# bessey parallel clamp problems



## Ryan S (Feb 11, 2013)

Hello. I have several bessey parallel clamps. Some of them won't tighten down very tight anymore. Everything slides and turns freely but after I clamp something I can still pivot the entire clamp on the clamped surface after I tighten it as much as I can. It is only happening on a few of my clamps. Anyone ever had this issue and if so were you able to take care of it?

Thanks in advance for your help.


----------



## kjhart0133 (Feb 4, 2009)

Take off the sliding jaw and clean the bar thoroughly. Be sure to get all the old glue and whatnot out of the little grooves in the bar.

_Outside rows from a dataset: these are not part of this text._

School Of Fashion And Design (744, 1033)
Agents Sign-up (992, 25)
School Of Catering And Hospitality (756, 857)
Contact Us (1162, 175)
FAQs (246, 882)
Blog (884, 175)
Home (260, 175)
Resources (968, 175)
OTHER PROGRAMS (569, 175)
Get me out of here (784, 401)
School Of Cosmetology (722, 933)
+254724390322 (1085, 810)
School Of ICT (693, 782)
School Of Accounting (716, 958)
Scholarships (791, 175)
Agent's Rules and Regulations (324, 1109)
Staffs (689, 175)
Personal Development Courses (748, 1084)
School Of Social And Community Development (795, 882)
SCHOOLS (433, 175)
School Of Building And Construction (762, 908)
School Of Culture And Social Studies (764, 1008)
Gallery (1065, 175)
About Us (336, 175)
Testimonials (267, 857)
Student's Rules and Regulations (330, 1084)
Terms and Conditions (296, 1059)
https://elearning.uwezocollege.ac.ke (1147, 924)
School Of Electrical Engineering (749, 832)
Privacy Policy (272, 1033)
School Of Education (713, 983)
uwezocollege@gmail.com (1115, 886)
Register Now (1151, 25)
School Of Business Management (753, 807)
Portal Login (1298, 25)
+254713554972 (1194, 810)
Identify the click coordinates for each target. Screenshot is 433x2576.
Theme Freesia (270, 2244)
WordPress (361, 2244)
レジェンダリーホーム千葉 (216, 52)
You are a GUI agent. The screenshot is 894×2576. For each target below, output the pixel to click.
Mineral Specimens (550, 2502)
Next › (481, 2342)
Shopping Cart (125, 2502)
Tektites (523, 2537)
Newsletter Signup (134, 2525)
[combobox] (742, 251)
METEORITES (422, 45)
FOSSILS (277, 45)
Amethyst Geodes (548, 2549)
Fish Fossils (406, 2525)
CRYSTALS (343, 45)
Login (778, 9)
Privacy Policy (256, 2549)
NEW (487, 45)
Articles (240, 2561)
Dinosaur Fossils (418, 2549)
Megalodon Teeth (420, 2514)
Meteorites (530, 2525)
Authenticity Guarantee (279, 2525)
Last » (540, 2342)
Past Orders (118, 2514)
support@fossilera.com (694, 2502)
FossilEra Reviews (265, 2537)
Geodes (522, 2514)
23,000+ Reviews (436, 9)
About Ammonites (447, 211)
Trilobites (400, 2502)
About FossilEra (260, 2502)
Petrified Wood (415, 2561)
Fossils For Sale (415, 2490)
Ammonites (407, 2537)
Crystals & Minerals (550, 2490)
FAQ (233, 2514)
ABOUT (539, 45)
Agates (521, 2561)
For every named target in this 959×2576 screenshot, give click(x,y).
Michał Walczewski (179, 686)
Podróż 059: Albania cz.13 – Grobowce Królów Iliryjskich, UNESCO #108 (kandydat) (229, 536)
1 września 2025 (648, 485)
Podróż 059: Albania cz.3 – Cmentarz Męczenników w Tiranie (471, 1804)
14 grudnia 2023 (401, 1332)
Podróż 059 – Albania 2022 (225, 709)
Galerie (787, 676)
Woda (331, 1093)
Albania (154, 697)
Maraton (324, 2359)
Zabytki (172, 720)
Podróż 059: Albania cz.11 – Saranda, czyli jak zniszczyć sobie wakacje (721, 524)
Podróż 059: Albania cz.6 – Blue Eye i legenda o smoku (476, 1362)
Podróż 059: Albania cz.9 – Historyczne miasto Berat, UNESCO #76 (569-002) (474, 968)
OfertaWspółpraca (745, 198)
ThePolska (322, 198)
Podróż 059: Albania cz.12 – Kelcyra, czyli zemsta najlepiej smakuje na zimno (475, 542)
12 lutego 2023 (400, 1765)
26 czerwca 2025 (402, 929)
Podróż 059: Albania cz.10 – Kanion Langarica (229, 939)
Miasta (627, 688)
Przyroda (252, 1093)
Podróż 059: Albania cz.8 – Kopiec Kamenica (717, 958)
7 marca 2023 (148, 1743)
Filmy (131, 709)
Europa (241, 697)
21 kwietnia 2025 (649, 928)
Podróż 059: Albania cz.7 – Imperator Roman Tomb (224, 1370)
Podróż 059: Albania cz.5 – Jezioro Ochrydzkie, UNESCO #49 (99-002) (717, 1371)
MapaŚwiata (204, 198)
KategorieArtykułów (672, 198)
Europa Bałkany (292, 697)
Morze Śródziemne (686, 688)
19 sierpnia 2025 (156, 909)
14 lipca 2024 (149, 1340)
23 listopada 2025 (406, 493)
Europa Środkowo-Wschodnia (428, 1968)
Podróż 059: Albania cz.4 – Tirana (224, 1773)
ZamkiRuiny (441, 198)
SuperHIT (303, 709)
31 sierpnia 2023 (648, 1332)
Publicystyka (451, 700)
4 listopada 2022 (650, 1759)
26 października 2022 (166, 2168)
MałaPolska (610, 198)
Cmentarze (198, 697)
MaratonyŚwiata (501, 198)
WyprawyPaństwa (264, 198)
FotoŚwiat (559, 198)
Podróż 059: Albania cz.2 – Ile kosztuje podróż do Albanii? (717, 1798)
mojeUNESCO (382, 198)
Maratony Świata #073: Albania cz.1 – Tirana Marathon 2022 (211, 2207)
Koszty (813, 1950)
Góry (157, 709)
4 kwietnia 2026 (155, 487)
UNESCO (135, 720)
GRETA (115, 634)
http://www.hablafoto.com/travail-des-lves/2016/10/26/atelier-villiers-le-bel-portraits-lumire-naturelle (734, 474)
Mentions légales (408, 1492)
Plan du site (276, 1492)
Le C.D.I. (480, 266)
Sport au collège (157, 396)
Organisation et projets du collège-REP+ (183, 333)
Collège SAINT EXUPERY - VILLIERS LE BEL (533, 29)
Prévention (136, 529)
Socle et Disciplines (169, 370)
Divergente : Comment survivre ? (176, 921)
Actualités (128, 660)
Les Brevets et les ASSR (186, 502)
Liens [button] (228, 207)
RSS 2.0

Use some solvent and a brass wire brush. (Steel might spark and ignite solvent fumes.) Also look inside the sliding jaw and try to clean out those grooves inside as well. 

Finally, if you look inside the sliding jaw there are two set screws, one on each side. Try turning them 1/4 turn either way to see if that improves the grip. You can reach them with a long 3 mm allen wrench.

If all that doesn't work, contact Bessey and explain your problem. The K-body clamps have a limited lifetime warranty.

Good luck,

Kevin H.


----------



## sawdustfactory (Jan 30, 2011)

Use a heat gun to soften glue and scrape it off, no solvent needed.


----------